Declarative-friendly resources **should** designate that they follow the
declarative-friendly style:
{% tab proto %}
{% sample 'declarative_friendly.proto', 'message Book' %}
{% tab oas %}
{% sample 'declarative_friendly.oas.yaml', 'schema' %}
{% endtabs %}
### Annotations
Declarative-friendly resources **must** include a `annotations` field to allow
clients to store small amounts of arbitrary data:
```typescript
// A representation of a single book.
interface Book {
// The name of the book.
// Format: publishers/{publisher}/books/{book}
name: string;
// Other fields...
// A dictionary of key-value pairs.
// This has no effect on the service's behavior, but clients may use it
// to persistently store small amounts of information related to this
// resource.
annotations: { [key: string]: string };
}
```
The `annotations` field **must** use the [Kubernetes limits][] to maintain wire
compatibility, and **should** require dot-namespaced annotation keys to prevent
tools from trampling over one another.
**Note:** Annotations are distinct from various forms of labels. Labels can be
used by server-side policies, such as IAM conditions. Annotations exist to
allow client tools to store their own state information without requiring a
database.
<!-- prettier-ignore -->
[kubernetes limits]: https://kubernetes.io/docs/concepts/overview/working-with-objects/annotations/#syntax-and-character-set
### Reconciliation
If a resource takes time (more than a few seconds) for updates to be realized,
the resource **should** include a `bool reconciling` field to disclose that
changes are in flight. This field **must** be output only.
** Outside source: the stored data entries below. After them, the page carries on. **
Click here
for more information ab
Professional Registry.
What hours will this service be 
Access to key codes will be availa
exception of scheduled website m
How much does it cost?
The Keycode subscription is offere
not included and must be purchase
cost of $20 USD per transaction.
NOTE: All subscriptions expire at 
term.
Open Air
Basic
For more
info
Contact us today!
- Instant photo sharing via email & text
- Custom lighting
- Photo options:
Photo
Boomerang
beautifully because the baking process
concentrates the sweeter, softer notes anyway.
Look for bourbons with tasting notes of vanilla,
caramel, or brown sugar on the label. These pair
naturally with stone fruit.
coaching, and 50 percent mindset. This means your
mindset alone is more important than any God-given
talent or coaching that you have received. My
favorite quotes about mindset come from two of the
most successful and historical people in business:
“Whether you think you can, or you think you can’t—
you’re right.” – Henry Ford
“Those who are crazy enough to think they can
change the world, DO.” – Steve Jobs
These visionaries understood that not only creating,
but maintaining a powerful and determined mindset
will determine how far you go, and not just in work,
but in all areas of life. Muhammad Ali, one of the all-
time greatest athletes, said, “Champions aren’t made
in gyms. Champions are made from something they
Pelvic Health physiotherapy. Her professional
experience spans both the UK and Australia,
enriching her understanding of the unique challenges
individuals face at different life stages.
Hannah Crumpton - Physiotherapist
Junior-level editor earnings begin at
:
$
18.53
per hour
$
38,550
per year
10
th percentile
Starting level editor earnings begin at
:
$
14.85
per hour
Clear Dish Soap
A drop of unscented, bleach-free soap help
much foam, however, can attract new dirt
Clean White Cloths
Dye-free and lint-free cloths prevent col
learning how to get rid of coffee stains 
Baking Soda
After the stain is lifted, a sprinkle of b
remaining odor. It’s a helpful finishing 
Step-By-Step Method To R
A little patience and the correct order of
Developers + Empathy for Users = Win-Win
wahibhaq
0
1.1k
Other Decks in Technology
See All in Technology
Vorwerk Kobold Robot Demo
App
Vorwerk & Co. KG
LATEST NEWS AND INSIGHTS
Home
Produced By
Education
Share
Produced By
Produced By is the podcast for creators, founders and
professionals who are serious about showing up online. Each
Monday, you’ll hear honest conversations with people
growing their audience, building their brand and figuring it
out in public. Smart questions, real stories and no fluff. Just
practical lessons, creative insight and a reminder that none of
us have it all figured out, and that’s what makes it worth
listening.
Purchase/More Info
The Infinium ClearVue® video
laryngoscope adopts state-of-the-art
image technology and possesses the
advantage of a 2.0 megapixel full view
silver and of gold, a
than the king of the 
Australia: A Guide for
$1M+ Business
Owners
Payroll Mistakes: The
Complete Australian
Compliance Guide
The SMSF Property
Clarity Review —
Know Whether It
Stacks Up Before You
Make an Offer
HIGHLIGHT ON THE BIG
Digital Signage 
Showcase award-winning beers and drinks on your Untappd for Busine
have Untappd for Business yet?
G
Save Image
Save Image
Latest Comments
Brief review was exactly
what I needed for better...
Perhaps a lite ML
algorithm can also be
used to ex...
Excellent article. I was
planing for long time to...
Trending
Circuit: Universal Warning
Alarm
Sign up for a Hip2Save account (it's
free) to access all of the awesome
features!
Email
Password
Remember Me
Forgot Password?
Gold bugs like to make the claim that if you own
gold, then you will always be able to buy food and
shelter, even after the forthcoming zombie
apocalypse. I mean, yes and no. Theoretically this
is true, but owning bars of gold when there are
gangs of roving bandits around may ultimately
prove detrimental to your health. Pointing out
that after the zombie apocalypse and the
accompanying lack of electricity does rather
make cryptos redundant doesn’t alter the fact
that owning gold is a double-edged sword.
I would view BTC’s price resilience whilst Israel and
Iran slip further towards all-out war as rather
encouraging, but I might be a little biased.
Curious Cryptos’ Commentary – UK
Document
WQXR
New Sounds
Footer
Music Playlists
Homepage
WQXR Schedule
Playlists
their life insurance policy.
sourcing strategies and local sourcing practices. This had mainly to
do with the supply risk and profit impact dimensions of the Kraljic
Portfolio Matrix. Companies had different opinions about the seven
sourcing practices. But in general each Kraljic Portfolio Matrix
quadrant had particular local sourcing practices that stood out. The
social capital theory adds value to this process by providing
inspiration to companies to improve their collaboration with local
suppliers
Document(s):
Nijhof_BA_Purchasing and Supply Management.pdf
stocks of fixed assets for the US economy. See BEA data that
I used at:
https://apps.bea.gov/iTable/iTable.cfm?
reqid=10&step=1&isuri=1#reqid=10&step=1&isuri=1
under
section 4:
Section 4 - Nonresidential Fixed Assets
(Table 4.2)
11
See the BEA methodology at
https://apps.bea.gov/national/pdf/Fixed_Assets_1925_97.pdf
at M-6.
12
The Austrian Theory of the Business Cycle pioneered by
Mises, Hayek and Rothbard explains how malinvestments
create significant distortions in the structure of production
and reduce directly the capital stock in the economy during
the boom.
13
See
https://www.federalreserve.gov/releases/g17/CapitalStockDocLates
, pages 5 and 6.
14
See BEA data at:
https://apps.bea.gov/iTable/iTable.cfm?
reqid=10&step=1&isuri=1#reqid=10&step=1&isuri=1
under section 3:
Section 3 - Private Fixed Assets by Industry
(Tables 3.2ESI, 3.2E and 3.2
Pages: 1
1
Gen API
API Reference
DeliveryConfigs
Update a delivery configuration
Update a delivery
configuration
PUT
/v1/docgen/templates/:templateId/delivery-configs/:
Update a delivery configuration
A resource **must** set the `reconciling` field to `true` if the current state
of the resource does not match the user's intended state, and the system is
working to reconcile them. This is regardless of whether the root cause of
going into reconciliation was user or system action.
**Note:** Services responding to a `GET` request **must** return the resource's
current state (not the intended state).
## Further reading
A significant amount of guidance is more strict for declarative-friendly
interfaces, due to the focus on automation on top of these resources. This list
is a comprehensive reference to declarative-friendly guidance in other AIPs:
- Resources **must** use user-settable resource IDs: see AIP-133.
- Resources **must** permit "create or update": see AIP-134.
- Resources **should** permit "delete if existing": see AIP-135.
- Resources **should not** employ custom methods: see AIP-136.
- Resources **must** use the `Update` method for repeated fields: see AIP-144.
- Resources **must** include certain standard fields: see AIP-148.
- Resources **must** have an `etag` field: see AIP-154.
- Resources **must** provide change validation: see AIP-163.
- Resources **should** support soft delete: see AIP-164.